We have a housing crisis. On just about every indicator, the direction of travel is wrong.
Housing costs as a proportion of earnings remain unsustainably high. We are spending 1.4 per cent of UK GDP on subsidising housing costs, compared with 0.14 per cent in Germany. UK housing benefit has doubled in a decade to £24.2bn.
Last week, Conservative Housing Minister Brandon Lewis claimed that his Housing and Planning Bill will “kick-start a national crusade” that will “get one million homes built by 2020” and “help deliver the homes hard-working people rightly deserve, transforming generation rent into generation buy”.
It’s nonsense. You should put even less faith in Lewis’s claim than that of his predecessor, Grant Shapps, who told me in 2010 that “Building more homes is the gold standard upon which we shall be judged”, before going on to deliver a post-WW2 record low of 135,500 new homes in 2012/13.
Meanwhile, David Cameron proudly proclaims his new Starter Homes’ initiative. These are set to cost no more than £250,000 outside of London and £450,000 within London. Starter homes at £450,000? Cameron thinks that this is ‘affordable’? Only on Planet Eton! It’s no wonder that ordinary people think politicians are out of touch.
Cameron and Lewis have plucked a promise of “1 million new homes in this Parliament” out of mid-air. Let’s be clear; there is no chance of this being achieved, let alone the 250,000 minimum housing starts required each year, without a significant investment in social housing which is essential to meet housing needs as well as economic objectives. But Cameron, for ideological reasons alone, has set his face against social housing with his latest hugely subsidised right-to-buy scheme for housing associations.
Tackling the housing crisis requires some radical interventions. Simply building more homes will not redress the problem of absurdly high house prices fuelled by the absurdly high cost of land.

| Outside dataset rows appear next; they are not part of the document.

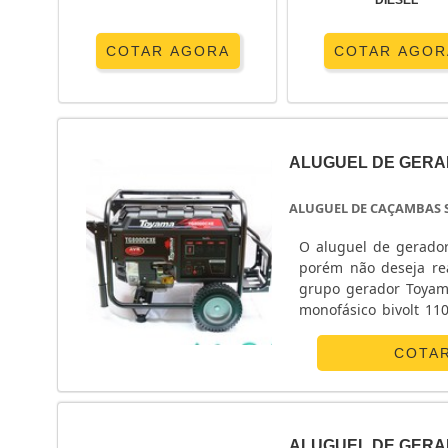
DIESEL
COTAR AGORA
COTAR AGOR
ALUGUEL DE GERA
ALUGUEL DE CAÇAMBAS 
O aluguel de gerador
porém não deseja rea
grupo gerador Toyama
monofásico bivolt 110
de geradores sp traz 
COTA
ALUGUEL DE GERA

Where planning permission is given for housing, it’s the public purse which should benefit from increase in value. This principle was enshrined in the 1947 Planning Act. The landowner would receive the current use value plus a helpful top up but not the windfall bonus of today’s system.
Denmark and Germany have led the way in addressing the challenge of brining housing land in to use at lower prices, using land value taxes and planning powers. It’s little wonder that they can deliver house-building rates double or treble ours, whilst cutting the cost of housing. If they can do it, so can we.
Building enough new homes is a huge challenge. Getting a fair deal for taxpayers is an even bigger challenge. Land value reform now has to be on the agenda.